**Taking the mystery out of expo settings on radios --- finally!**
Did you ever wonder what those functions actually were that set the "expo" for your radios? Well, wonder no longer!

These are actually CUBIC functions that are symmetrical about the y-axis (relative throw) and are designed to either reduce or enhance response up to full throws.

After some digging, here is the formula!!!

*y = rx³ + (1-r)x*
Where:
x = control throw (stick position) amount. -1<x<1 for most radios;
r = the exponential rate setting in decimal equivalent of %.
(so for example, 25% expo = 0.25, and x = ±1.00 for full stick movement)
I have verified this result with two sources: One on the net, and another with software - Real Flight expos do the same on expo rates on models.

So, what does this really mean? The higher the expo, (above zero), the more dead band we find in the center of the stick positions - this IS useful to linearize a model's deflection of control surfaces. Did you think that throws are linear? Nope, not quite. The SERVOS are, in angle versus input from the sticks, but the movement is actually the SINE of the angle. I have some data below that illustrates what the relative motions of the surfaces behave for three angles: ±45°, ±60°, and ±75°.

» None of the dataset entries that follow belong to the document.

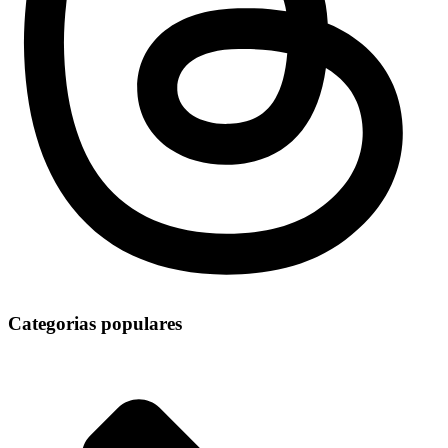
Categorias populares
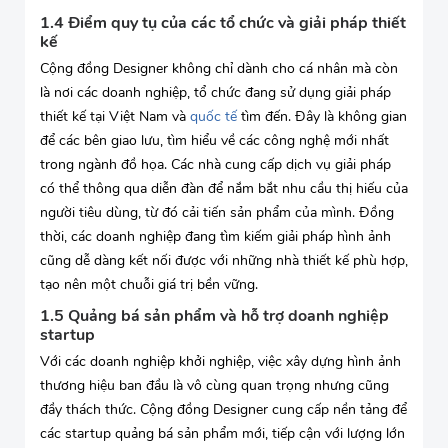
1.4 Điểm quy tụ của các tổ chức và giải pháp thiết
kế
Cộng đồng Designer không chỉ dành cho cá nhân mà còn
là nơi các doanh nghiệp, tổ chức đang sử dụng giải pháp
thiết kế tại Việt Nam và
quốc tế
tìm đến. Đây là không gian
để các bên giao lưu, tìm hiểu về các công nghệ mới nhất
trong ngành đồ họa. Các nhà cung cấp dịch vụ giải pháp
có thể thông qua diễn đàn để nắm bắt nhu cầu thị hiếu của
người tiêu dùng, từ đó cải tiến sản phẩm của mình. Đồng
thời, các doanh nghiệp đang tìm kiếm giải pháp hình ảnh
cũng dễ dàng kết nối được với những nhà thiết kế phù hợp,
tạo nên một chuỗi giá trị bền vững.
1.5 Quảng bá sản phẩm và hỗ trợ doanh nghiệp
startup
Với các doanh nghiệp khởi nghiệp, việc xây dựng hình ảnh
thương hiệu ban đầu là vô cùng quan trọng nhưng cũng
đầy thách thức. Cộng đồng Designer cung cấp nền tảng để
các startup quảng bá sản phẩm mới, tiếp cận với lượng lớn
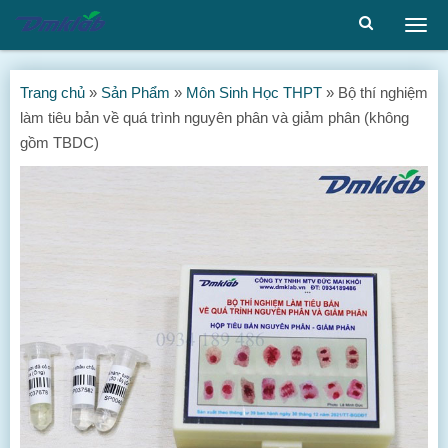
Togg
men
Trang chủ
»
Sản Phẩm
»
Môn Sinh Học THPT
»
Bộ thí nghiệm
làm tiêu bản về quá trình nguyên phân và giảm phân (không
gồm TBDC)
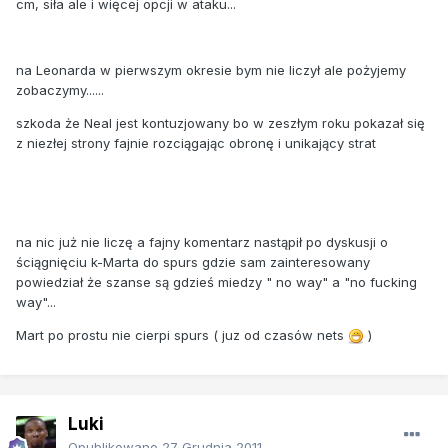
cm, siła ale i więcej opcji w ataku...
na Leonarda w pierwszym okresie bym nie liczył ale pożyjemy
zobaczymy......
szkoda że Neal jest kontuzjowany bo w zeszłym roku pokazał się
z niezłej strony fajnie rozciągając obronę i unikający strat
na nic już nie liczę a fajny komentarz nastąpił po dyskusji o
ściągnięciu k-Marta do spurs gdzie sam zainteresowany
powiedział że szanse są gdzieś miedzy " no way" a "no fucking
way"...
Mart po prostu nie cierpi spurs ( juz od czasów nets
)
Luki
Opublikowano
27 Grudnia 2011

±60 degrees is the normal throws at 100% for most servos. 75° is a 125% setting on control throws, and 45° is at the 75% throw rate.

The reason this is important to consider is that the geometry of the deflection is linear, and the throws from the servos are directed in an angular fashion, both from the servo arms and from the control surface hinges. For those rusty, the sine of the angle is the ratio of the side opposite the angle of interest and the hypotenuse, or in this case, the control surface itself (length). Since this surface of the rudder, elevator, etc. during deflection is a constant, it is the linear throw distance which is the one we wish to linearize, or at least try to. One can also consider the arm of the servo as the hypotenuse, and the linear throw direction (which moves the control surface via the linkage) as well.

In that case, we are looking at the RELATIVE amounts of throw versus angular input signals (which are sent as pulses from the TX) which are not linear with respect to the throw distance!

For example, using 60° as the standard "100%" throw in angle off the servo gear, the linear throw will be sin(60) or 0.866... times the servo arm length. If we use no expo, then if I say go to 1/2 the stick input on my TX, the radio sees this to direct a 1/2 angular throw on the servo gear, making the 1/2 throw at 30°. Sin(30) = 0.5. The relative throw is now not 1/2, but 0.5/0.866 = ~0.577, or almost 58%! This is a 8% difference in throw from what we think we have on our stix to what is actuated by the servo. As we get to higher throws, the relative changes begin to diminish and the response on an uncompensated servo system is actually deader on the extremes, and more sensitive on the middle and near-center settings of the stix. Basically, an inherent negative expo response! by adding positive expos, we can re-linerize this relative servo throw response.

Below are some sine curves for the throws mentioned above, and the expo settings that should yield a close-to-linear throw response.

For 50-75% rates, a 15% expo is close to ideal. For full rate, 25% expo is close. For 125% rates, a 35% expo is close to linear. If one wishes more dead band in the center, then they should use higher expos than these to yield a softer middle response from their radios. Some radios use negative values for flattening the middle response, so then use this same value (but negative. ie: -25%) in those cases. Graphs below have been normalized to 100% for both axes.

Hopefully, this initial article here will help take some of the mystery out of expos!